California’s prison realignment effort has drawn up a complicated matrix of detention options for felons, and with it a lot of confusion about which ones can vote. It’s the subject of a lawsuit alleging the state has unconstitutionally stripped nearly 60,000 Californians of their right to vote. The American Civil Liberties Union of California and Lawyers’ Committee for Civil Rights of the San Francisco Bay Area filed the petition in Alameda County Superior Court on Tuesday. The suit is on behalf of the League of Women Voters of California and three individuals who cannot vote under new rules enacted in response to realignment. The state constitution prohibits from voting people who are “imprisoned or on parole for conviction of a felony.” The language was clear when offenders fell under two categories: the state’s responsibility or a California county’s responsibility. But realignment has created a hybrid system, putting low-level felons who would have otherwise gone to prison under county supervision, through jail or probation.
Secretary of State Debra Bowen issued a memo in 2011 saying those in the new class of offenders can’t vote.
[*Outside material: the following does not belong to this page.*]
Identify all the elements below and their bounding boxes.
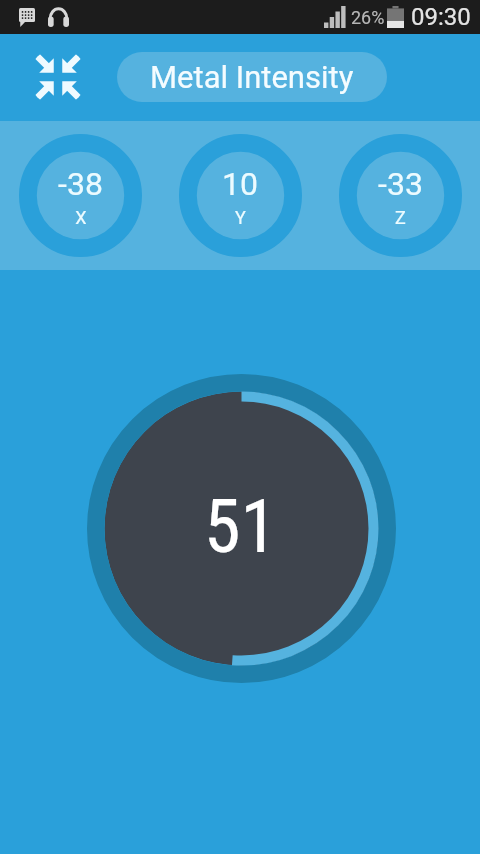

It’s the same sentence; it’s just happening in a different place, according to Bowen.
But ACLU attorney Michael Richer contends it is a different sentence — one that reflects the state’s deliberate swing away from harsh sentencing.
“This directive really stands in the face of realignment’s objectives,” Richer said. “Realignment was intended to reject our old, failed policies of putting more and more people in prison, then on parole, violating these people and then cycling them back through the system.”